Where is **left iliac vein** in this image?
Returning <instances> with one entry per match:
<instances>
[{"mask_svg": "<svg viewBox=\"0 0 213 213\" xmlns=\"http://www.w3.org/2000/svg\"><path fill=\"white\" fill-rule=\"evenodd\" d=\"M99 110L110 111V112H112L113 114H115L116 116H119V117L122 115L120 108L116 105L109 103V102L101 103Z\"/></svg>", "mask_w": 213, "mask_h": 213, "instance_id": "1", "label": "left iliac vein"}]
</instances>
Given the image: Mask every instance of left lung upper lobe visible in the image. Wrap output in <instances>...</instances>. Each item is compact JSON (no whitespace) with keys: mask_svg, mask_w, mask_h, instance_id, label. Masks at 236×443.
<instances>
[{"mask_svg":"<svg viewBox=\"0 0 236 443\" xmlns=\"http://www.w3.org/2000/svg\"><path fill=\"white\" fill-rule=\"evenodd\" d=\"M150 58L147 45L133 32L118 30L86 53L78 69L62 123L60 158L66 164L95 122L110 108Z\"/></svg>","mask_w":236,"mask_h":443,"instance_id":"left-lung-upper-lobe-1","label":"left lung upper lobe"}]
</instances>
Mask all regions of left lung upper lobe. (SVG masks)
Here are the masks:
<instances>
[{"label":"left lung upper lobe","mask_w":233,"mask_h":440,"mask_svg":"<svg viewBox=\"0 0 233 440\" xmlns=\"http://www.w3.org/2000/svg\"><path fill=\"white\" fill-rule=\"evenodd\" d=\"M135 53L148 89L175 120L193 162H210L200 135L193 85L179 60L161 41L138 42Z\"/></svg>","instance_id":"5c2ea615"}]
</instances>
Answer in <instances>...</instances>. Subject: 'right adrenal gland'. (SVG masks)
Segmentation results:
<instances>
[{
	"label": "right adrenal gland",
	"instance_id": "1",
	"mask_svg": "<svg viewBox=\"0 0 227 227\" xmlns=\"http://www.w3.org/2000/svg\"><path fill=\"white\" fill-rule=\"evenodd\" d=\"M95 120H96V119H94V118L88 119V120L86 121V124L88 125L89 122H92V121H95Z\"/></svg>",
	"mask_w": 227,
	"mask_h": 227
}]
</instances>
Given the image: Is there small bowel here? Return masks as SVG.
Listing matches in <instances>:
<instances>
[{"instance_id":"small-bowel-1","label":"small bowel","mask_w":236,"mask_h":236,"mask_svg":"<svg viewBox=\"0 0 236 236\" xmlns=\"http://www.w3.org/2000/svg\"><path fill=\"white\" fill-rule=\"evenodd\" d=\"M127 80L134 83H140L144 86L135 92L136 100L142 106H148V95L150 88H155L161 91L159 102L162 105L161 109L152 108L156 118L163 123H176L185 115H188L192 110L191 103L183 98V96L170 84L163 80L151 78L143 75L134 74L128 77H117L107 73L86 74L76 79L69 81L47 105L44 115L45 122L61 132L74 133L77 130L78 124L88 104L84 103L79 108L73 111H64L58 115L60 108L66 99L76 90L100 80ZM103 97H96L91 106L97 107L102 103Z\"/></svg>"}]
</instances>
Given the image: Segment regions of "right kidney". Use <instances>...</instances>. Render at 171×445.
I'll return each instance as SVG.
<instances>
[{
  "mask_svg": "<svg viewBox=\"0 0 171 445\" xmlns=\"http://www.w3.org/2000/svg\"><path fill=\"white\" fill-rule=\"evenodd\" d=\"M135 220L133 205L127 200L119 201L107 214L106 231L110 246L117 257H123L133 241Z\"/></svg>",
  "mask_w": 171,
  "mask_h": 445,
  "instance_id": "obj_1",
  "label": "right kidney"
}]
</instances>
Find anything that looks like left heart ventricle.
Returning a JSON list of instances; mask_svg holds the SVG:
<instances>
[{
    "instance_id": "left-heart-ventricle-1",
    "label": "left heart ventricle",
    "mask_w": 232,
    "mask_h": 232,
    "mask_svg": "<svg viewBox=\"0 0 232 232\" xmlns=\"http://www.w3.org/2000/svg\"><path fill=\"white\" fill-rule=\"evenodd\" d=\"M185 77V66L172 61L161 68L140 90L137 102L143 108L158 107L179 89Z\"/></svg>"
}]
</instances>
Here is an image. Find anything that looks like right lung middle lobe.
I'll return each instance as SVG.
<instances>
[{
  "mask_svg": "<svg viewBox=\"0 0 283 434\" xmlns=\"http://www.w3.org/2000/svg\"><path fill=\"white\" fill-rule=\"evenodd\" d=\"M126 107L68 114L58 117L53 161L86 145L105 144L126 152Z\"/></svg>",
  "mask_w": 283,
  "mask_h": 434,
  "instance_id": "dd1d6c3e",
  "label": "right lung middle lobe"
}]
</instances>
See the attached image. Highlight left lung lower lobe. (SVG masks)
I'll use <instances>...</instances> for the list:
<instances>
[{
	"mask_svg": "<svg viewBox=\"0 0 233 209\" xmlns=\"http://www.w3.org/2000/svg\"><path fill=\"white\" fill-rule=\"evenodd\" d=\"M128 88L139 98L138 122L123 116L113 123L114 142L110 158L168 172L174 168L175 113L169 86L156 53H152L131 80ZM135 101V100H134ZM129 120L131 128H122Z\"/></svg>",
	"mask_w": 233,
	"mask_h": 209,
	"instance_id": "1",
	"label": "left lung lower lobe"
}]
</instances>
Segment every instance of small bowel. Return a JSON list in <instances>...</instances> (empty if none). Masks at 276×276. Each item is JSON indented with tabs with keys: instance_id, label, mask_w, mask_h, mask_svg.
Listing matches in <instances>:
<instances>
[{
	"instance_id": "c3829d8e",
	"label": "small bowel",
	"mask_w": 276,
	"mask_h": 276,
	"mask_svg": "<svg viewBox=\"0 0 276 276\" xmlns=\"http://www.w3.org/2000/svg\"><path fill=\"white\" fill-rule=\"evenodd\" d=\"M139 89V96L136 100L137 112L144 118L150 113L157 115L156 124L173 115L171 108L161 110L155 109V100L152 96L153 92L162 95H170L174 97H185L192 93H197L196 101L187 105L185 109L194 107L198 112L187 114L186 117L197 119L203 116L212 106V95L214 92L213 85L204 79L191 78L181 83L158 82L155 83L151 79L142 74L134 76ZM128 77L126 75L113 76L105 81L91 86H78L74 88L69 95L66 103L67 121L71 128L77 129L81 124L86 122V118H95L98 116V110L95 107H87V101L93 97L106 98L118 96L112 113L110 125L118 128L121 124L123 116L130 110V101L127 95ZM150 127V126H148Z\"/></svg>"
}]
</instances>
+ + + +
### ACTION ITEM:
From the listing above, reproduce all the lines exactly.

### EXERCISE ANSWER:
Where is **left iliac vein** in this image?
Returning <instances> with one entry per match:
<instances>
[{"mask_svg": "<svg viewBox=\"0 0 213 213\" xmlns=\"http://www.w3.org/2000/svg\"><path fill=\"white\" fill-rule=\"evenodd\" d=\"M99 110L110 111V112H112L113 114H115L116 116H119V117L122 115L120 108L116 105L109 103V102L101 103Z\"/></svg>", "mask_w": 213, "mask_h": 213, "instance_id": "1", "label": "left iliac vein"}]
</instances>
Given the image: Mask every instance of left lung upper lobe visible in the image. Wrap output in <instances>...</instances>. Each item is compact JSON (no whitespace) with keys: mask_svg, mask_w, mask_h, instance_id, label. Masks at 236×443.
<instances>
[{"mask_svg":"<svg viewBox=\"0 0 236 443\" xmlns=\"http://www.w3.org/2000/svg\"><path fill=\"white\" fill-rule=\"evenodd\" d=\"M150 58L147 45L133 32L118 30L86 53L78 69L62 123L60 158L66 164L95 122L110 108Z\"/></svg>","mask_w":236,"mask_h":443,"instance_id":"left-lung-upper-lobe-1","label":"left lung upper lobe"}]
</instances>
Mask all regions of left lung upper lobe. (SVG masks)
Here are the masks:
<instances>
[{"label":"left lung upper lobe","mask_w":233,"mask_h":440,"mask_svg":"<svg viewBox=\"0 0 233 440\" xmlns=\"http://www.w3.org/2000/svg\"><path fill=\"white\" fill-rule=\"evenodd\" d=\"M135 53L148 89L175 120L193 162H210L200 135L193 85L179 60L161 41L138 42Z\"/></svg>","instance_id":"5c2ea615"}]
</instances>
Answer in <instances>...</instances>. Subject: 'right adrenal gland'. (SVG masks)
Segmentation results:
<instances>
[{
	"label": "right adrenal gland",
	"instance_id": "1",
	"mask_svg": "<svg viewBox=\"0 0 227 227\" xmlns=\"http://www.w3.org/2000/svg\"><path fill=\"white\" fill-rule=\"evenodd\" d=\"M95 120H96V119H94V118L88 119V120L86 121V124L88 125L89 122H92V121H95Z\"/></svg>",
	"mask_w": 227,
	"mask_h": 227
}]
</instances>
Given the image: Is there small bowel here? Return masks as SVG.
Listing matches in <instances>:
<instances>
[{"instance_id":"small-bowel-1","label":"small bowel","mask_w":236,"mask_h":236,"mask_svg":"<svg viewBox=\"0 0 236 236\" xmlns=\"http://www.w3.org/2000/svg\"><path fill=\"white\" fill-rule=\"evenodd\" d=\"M127 80L134 83H140L144 86L135 92L136 100L142 106H148V95L150 88H155L161 91L159 102L162 105L161 109L152 108L156 118L163 123H176L185 115H188L192 110L191 103L183 98V96L170 84L163 80L151 78L143 75L134 74L128 77H117L107 73L86 74L76 79L69 81L47 105L44 115L45 122L61 132L74 133L77 130L78 124L88 104L84 103L79 108L73 111H64L58 115L60 108L66 99L76 90L100 80ZM103 97H96L91 106L97 107L102 103Z\"/></svg>"}]
</instances>
Given the image: Segment regions of "right kidney". Use <instances>...</instances>. Render at 171×445.
I'll return each instance as SVG.
<instances>
[{
  "mask_svg": "<svg viewBox=\"0 0 171 445\" xmlns=\"http://www.w3.org/2000/svg\"><path fill=\"white\" fill-rule=\"evenodd\" d=\"M135 220L133 205L127 200L119 201L107 214L106 231L110 246L117 257H123L133 241Z\"/></svg>",
  "mask_w": 171,
  "mask_h": 445,
  "instance_id": "obj_1",
  "label": "right kidney"
}]
</instances>
Find anything that looks like left heart ventricle.
Returning a JSON list of instances; mask_svg holds the SVG:
<instances>
[{
    "instance_id": "left-heart-ventricle-1",
    "label": "left heart ventricle",
    "mask_w": 232,
    "mask_h": 232,
    "mask_svg": "<svg viewBox=\"0 0 232 232\" xmlns=\"http://www.w3.org/2000/svg\"><path fill=\"white\" fill-rule=\"evenodd\" d=\"M185 77V66L172 61L161 68L140 90L137 102L143 108L158 107L179 89Z\"/></svg>"
}]
</instances>
Here is an image. Find anything that looks like right lung middle lobe.
I'll return each instance as SVG.
<instances>
[{
  "mask_svg": "<svg viewBox=\"0 0 283 434\" xmlns=\"http://www.w3.org/2000/svg\"><path fill=\"white\" fill-rule=\"evenodd\" d=\"M126 107L68 114L58 117L53 161L86 145L105 144L126 152Z\"/></svg>",
  "mask_w": 283,
  "mask_h": 434,
  "instance_id": "dd1d6c3e",
  "label": "right lung middle lobe"
}]
</instances>
See the attached image. Highlight left lung lower lobe. (SVG masks)
I'll use <instances>...</instances> for the list:
<instances>
[{
	"mask_svg": "<svg viewBox=\"0 0 233 209\" xmlns=\"http://www.w3.org/2000/svg\"><path fill=\"white\" fill-rule=\"evenodd\" d=\"M128 88L139 98L138 122L123 116L113 123L114 142L110 158L168 172L174 168L175 113L169 86L156 53H152L131 80ZM135 101V100H134ZM129 120L131 128H122Z\"/></svg>",
	"mask_w": 233,
	"mask_h": 209,
	"instance_id": "1",
	"label": "left lung lower lobe"
}]
</instances>
Segment every instance of small bowel. Return a JSON list in <instances>...</instances> (empty if none). Masks at 276×276. Each item is JSON indented with tabs with keys: instance_id, label, mask_w, mask_h, mask_svg.
Listing matches in <instances>:
<instances>
[{
	"instance_id": "c3829d8e",
	"label": "small bowel",
	"mask_w": 276,
	"mask_h": 276,
	"mask_svg": "<svg viewBox=\"0 0 276 276\" xmlns=\"http://www.w3.org/2000/svg\"><path fill=\"white\" fill-rule=\"evenodd\" d=\"M139 89V96L136 100L137 112L144 118L150 113L157 115L156 124L173 115L171 108L161 110L155 109V100L152 96L153 92L162 95H170L174 97H185L192 93H197L196 101L187 105L185 109L194 107L198 112L187 114L186 117L197 119L203 116L212 106V95L214 92L213 85L204 79L191 78L181 83L158 82L155 83L151 79L142 74L134 76ZM128 77L126 75L113 76L105 81L91 86H78L74 88L69 95L66 103L67 121L71 128L77 129L81 124L86 122V118H95L98 116V110L95 107H87V101L93 97L106 98L118 96L112 113L110 125L118 128L121 124L123 116L130 110V101L127 95ZM150 127V126H148Z\"/></svg>"
}]
</instances>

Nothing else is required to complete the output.